I’ve been running Kimi For Coding as my primary model in OpenClaw (Clawdbot) for a while now. It’s fast, has a massive context window, and supports chain-of-thought reasoning. But getting it configured properly took some trial and error. Here’s the complete setup guide.
Why Kimi For Coding?
Kimi K2.5 (via the Kimi For Coding API) offers:
- 262K context window — enough for large codebases
- 32K output tokens — can generate substantial code blocks
- Built-in reasoning — shows its work when solving problems
- Fast inference — noticeably quicker than some alternatives
The Configuration
Here’s my working clawdbot.json configuration:
{
"env": {
"vars": {
"KIMICODE_API_KEY": "sk-kimi-YOUR_API_KEY_HERE"
}
},
"models": {
"mode": "merge",
"providers": {
"kimi-code": {
"baseUrl": "https://api.kimi.com/coding/v1",
"apiKey": "sk-kimi-YOUR_API_KEY_HERE",
"api": "openai-completions",
"models": [
{
"id": "kimi-for-coding",
"name": "Kimi For Coding",
"reasoning": true,
"input": ["text"],
"contextWindow": 262144,
"maxTokens": 32768,
"headers": {
"User-Agent": "KimiCLI/0.77"
},
"compat": {
"supportsDeveloperRole": false
}
}
]
}
}
},
"agents": {
"defaults": {
"model": {
"primary": "kimi-code/kimi-for-coding"
},
"thinkingDefault": "low",
"models": {
"kimi-code/kimi-for-coding": {
"alias": "Kimi K2.5 (Kimi Code)"
}
}
}
}
}
Critical Configuration Details
1. The User-Agent Header (Required)
This is the gotcha that trips everyone up.
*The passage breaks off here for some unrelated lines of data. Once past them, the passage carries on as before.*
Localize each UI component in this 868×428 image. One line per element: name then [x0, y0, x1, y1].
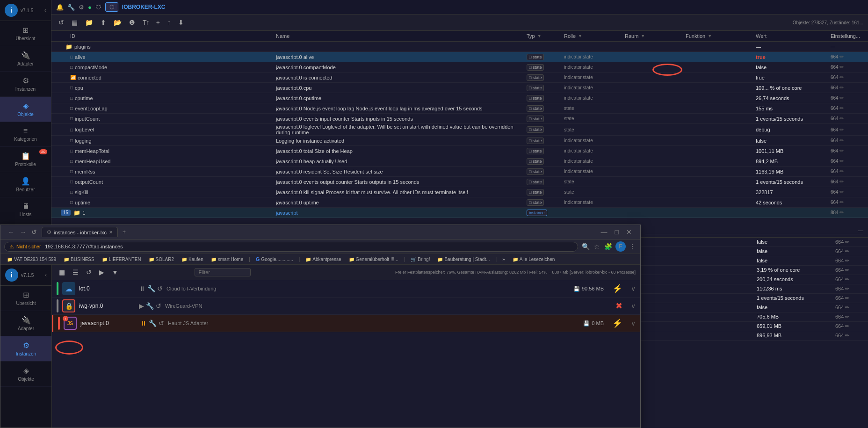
table-row-instance[interactable]: 15 📁 1 javascript instance 884 ✏ [51, 208, 868, 218]
table-row[interactable]: □ memHeapTotal javascript.0 total Size o… [51, 146, 868, 156]
reload-vpn-btn[interactable]: ↺ [156, 302, 161, 310]
back-btn[interactable]: ← [6, 227, 16, 237]
folder-btn[interactable]: 📁 [83, 17, 95, 28]
bookmark-item[interactable]: 📁 Generalüberholt !!!... [346, 256, 401, 263]
profile-btn[interactable]: F [615, 241, 626, 252]
all-bookmarks-btn[interactable]: » [499, 256, 508, 263]
edit-icon[interactable]: ✏ [839, 138, 844, 144]
table-row[interactable]: □ cpu javascript.0.cpu □ state indicator… [51, 83, 868, 93]
settings-js-btn[interactable]: 🔧 [149, 319, 157, 327]
play-vpn-btn[interactable]: ▶ [139, 302, 144, 310]
edit-icon[interactable]: ✏ [839, 210, 844, 216]
edit-icon[interactable]: ✏ [839, 95, 844, 101]
edit-icon[interactable]: ✏ [839, 85, 844, 91]
maximize-btn[interactable]: □ [612, 227, 622, 237]
instance-item-iot[interactable]: ☁ iot.0 ⏸ 🔧 ↺ Cloud IoT-Verbindung 💾 90.… [52, 280, 640, 297]
window-close-btn[interactable]: ✕ [623, 227, 635, 237]
inner-sidebar-instanzen[interactable]: ⚙ Instanzen [0, 336, 51, 362]
edit-icon[interactable]: ✏ [839, 54, 844, 60]
reload-iot-btn[interactable]: ↺ [157, 285, 163, 292]
expand-btn[interactable]: ⬆ [98, 17, 108, 28]
sidebar-item-objekte[interactable]: ◈ Objekte [0, 97, 51, 122]
close-tab-btn[interactable]: ✕ [109, 230, 113, 235]
funktion-filter-icon[interactable]: ▼ [708, 34, 712, 38]
table-row[interactable]: □ memHeapUsed javascript.0 heap actually… [51, 156, 868, 167]
minimize-btn[interactable]: — [598, 227, 610, 237]
bookmark-item[interactable]: 📁 LIEFERANTEN [99, 256, 144, 263]
table-row[interactable]: 📶 connected javascript.0 is connected □ … [51, 73, 868, 83]
instance-item-vpn[interactable]: 🔒 iwg-vpn.0 ▶ 🔧 ↺ WireGuard-VPN ✖ ∨ [52, 297, 640, 315]
forward-btn[interactable]: → [18, 227, 28, 237]
sidebar-item-protokolle[interactable]: 20 📋 Protokolle [0, 147, 51, 172]
sidebar-item-kategorien[interactable]: ≡ Kategorien [0, 122, 51, 147]
expand-vpn-btn[interactable]: ∨ [631, 302, 636, 310]
bookmark-folder-btn[interactable]: 📁 Alle Lesezeichen [510, 256, 558, 263]
zoom-btn[interactable]: 🔍 [581, 242, 591, 251]
settings-iot-btn[interactable]: 🔧 [147, 285, 155, 292]
tr-btn[interactable]: Tr [140, 17, 151, 28]
bell-icon[interactable]: 🔔 [56, 4, 64, 11]
table-row[interactable]: □ memRss javascript.0 resident Set Size … [51, 167, 868, 177]
expand-js-btn[interactable]: ∨ [631, 319, 636, 327]
add-btn[interactable]: + [154, 17, 162, 28]
address-bar[interactable]: ⚠ Nicht sicher 192.168.64.3:7777/#tab-in… [4, 242, 578, 252]
inner-sidebar-objekte[interactable]: ◈ Objekte [0, 362, 51, 387]
instances-filter-input[interactable] [195, 268, 251, 276]
bookmark-btn[interactable]: ☆ [593, 242, 601, 251]
bookmark-item[interactable]: G Google............. [253, 255, 296, 263]
raum-filter-icon[interactable]: ▼ [641, 34, 645, 38]
bookmark-item[interactable]: 📁 Bauberatung | Stadt... [434, 256, 492, 263]
table-row[interactable]: □ compactMode javascript.0.compactMode □… [51, 62, 868, 73]
table-row[interactable]: □ sigKill javascript.0 kill signal Proce… [51, 187, 868, 197]
inner-collapse-btn[interactable]: ‹ [45, 272, 47, 278]
edit-icon[interactable]: ✏ [839, 158, 844, 164]
pause-iot-btn[interactable]: ⏸ [139, 285, 145, 292]
grid-view-btn[interactable]: ▦ [69, 17, 80, 28]
instance-item-javascript[interactable]: ! JS javascript.0 ⏸ 🔧 ↺ Haupt JS Adapter… [52, 315, 640, 332]
number-btn[interactable]: ❶ [127, 17, 137, 28]
reload-js-btn[interactable]: ↺ [159, 319, 164, 327]
sidebar-item-ubersicht[interactable]: ⊞ Übersicht [0, 21, 51, 46]
menu-btn[interactable]: ⋮ [628, 242, 637, 251]
edit-icon[interactable]: ✏ [839, 199, 844, 205]
edit-icon[interactable]: ✏ [839, 105, 844, 111]
sidebar-item-adapter[interactable]: 🔌 Adapter [0, 46, 51, 72]
grid-view-btn[interactable]: ▦ [57, 267, 67, 277]
table-row[interactable]: □ uptime javascript.0 uptime □ state ind… [51, 197, 868, 208]
extension-btn[interactable]: 🧩 [603, 242, 613, 251]
download-btn[interactable]: ⬇ [176, 17, 186, 28]
sidebar-collapse-btn[interactable]: ‹ [44, 7, 46, 14]
settings-vpn-btn[interactable]: 🔧 [146, 302, 154, 310]
inner-sidebar-adapter[interactable]: 🔌 Adapter [0, 311, 51, 336]
edit-icon[interactable]: ✏ [839, 74, 844, 80]
table-row[interactable]: 📁 plugins — — [51, 42, 868, 52]
edit-icon[interactable]: ✏ [839, 148, 844, 154]
open-folder-btn[interactable]: 📂 [111, 17, 124, 28]
edit-icon[interactable]: ✏ [839, 189, 844, 195]
shield-icon[interactable]: 🛡 [95, 4, 101, 11]
bookmark-item[interactable]: 🛒 Bring! [408, 256, 433, 263]
sidebar-item-hosts[interactable]: 🖥 Hosts [0, 197, 51, 222]
table-row[interactable]: □ outputCount javascript.0 events output… [51, 177, 868, 187]
bookmark-item[interactable]: 📁 BUSINESS [61, 256, 97, 263]
edit-icon[interactable]: ✏ [839, 64, 844, 70]
typ-filter-icon[interactable]: ▼ [537, 34, 542, 38]
expand-iot-btn[interactable]: ∨ [631, 285, 636, 292]
edit-icon[interactable]: ✏ [839, 168, 844, 174]
filter-btn[interactable]: ▼ [109, 267, 121, 277]
refresh-btn[interactable]: ↺ [56, 17, 66, 28]
table-row[interactable]: □ eventLoopLag javascript.0 Node.js even… [51, 103, 868, 114]
sidebar-item-benutzer[interactable]: 👤 Benutzer [0, 172, 51, 197]
pause-js-btn[interactable]: ⏸ [140, 319, 147, 327]
reload-btn[interactable]: ↺ [29, 227, 39, 237]
table-row[interactable]: □ alive javascript.0 alive □ state indic… [51, 52, 868, 62]
refresh-instances-btn[interactable]: ↺ [84, 267, 94, 277]
bookmark-item[interactable]: 📁 smart Home [208, 256, 246, 263]
bookmark-item[interactable]: 📁 Abkantpresse [303, 256, 344, 263]
sidebar-item-instanzen[interactable]: ⚙ Instanzen [0, 72, 51, 97]
bookmark-item[interactable]: 📁 SOLAR2 [146, 256, 177, 263]
edit-icon[interactable]: ✏ [839, 179, 844, 185]
edit-icon[interactable]: ✏ [839, 116, 844, 122]
inner-sidebar-ubersicht[interactable]: ⊞ Übersicht [0, 286, 51, 311]
edit-icon[interactable]: ✏ [839, 127, 844, 133]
Kimi restricts API access to approved coding agents. You must include a recognized User-Agent:
"headers": {
"User-Agent": "KimiCLI/0.77"
}
Other working options:
claude-code/1.0.0KimiCLI/0.77
Without this, you’ll get: 403 Kimi For Coding is currently only available for Coding Agents
2. Compatibility Flag
Kimi’s API doesn’t support the developer role that some OpenAI-compatible clients use. Set this to avoid role alternation errors:
"compat": {
"supportsDeveloperRole": false
}
3. Reasoning Mode
Set "reasoning": true to enable chain-of-thought. The API returns two fields:
content— the final answer you seereasoning_content— the model’s internal thinking process
4. Thinking Level
"thinkingDefault": "low"
Options: off, minimal, low, medium, high
Toggle in Telegram: /reasoning on or /reasoning off
Troubleshooting
”Message ordering conflict” Error
Cause: Clawdbot couldn’t parse the reasoning response format.
Fix: Ensure both are set:
"reasoning": truein model config"compat": { "supportsDeveloperRole": false }
If it persists, clear sessions and restart:
# Backup first
tar -czvf ~/.clawdbot/sessions-backup.tar.gz -C ~/.clawdbot/agents/main sessions
# Clear and restart
rm -rf ~/.clawdbot/agents/main/sessions/*
npx clawdbot gateway stop && sleep 2 && npx clawdbot gateway start
403 Forbidden Error
Cause: Missing or incorrect User-Agent header.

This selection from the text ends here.